TASK OBJECTIVE: Since only part of the material below is wanted, output exactly the lines from the one with "Steve Kolish" up to and including the one with "That would be a yes.".

DATASET RECORDS:
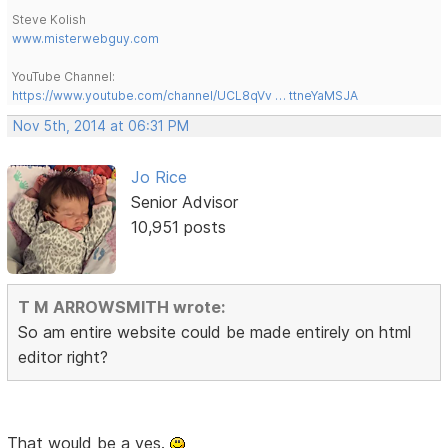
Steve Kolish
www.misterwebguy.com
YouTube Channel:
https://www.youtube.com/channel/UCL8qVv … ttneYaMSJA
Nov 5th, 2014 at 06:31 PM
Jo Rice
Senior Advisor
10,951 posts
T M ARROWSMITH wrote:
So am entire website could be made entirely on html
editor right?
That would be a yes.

==

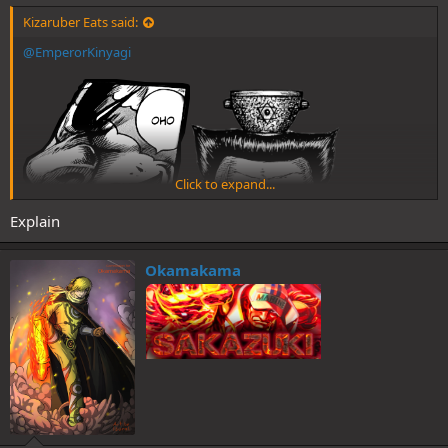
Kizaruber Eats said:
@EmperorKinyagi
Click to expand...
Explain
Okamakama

...

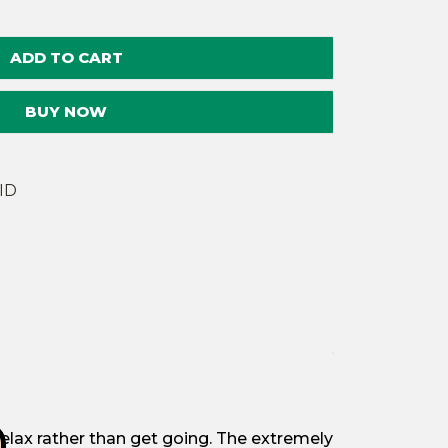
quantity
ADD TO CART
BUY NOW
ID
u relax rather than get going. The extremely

ANSWER TO THE EXERCISE:
Steve Kolish
www.misterwebguy.com
YouTube Channel:
https://www.youtube.com/channel/UCL8qVv … ttneYaMSJA
Nov 5th, 2014 at 06:31 PM
Jo Rice
Senior Advisor
10,951 posts
T M ARROWSMITH wrote:
So am entire website could be made entirely on html
editor right?
That would be a yes.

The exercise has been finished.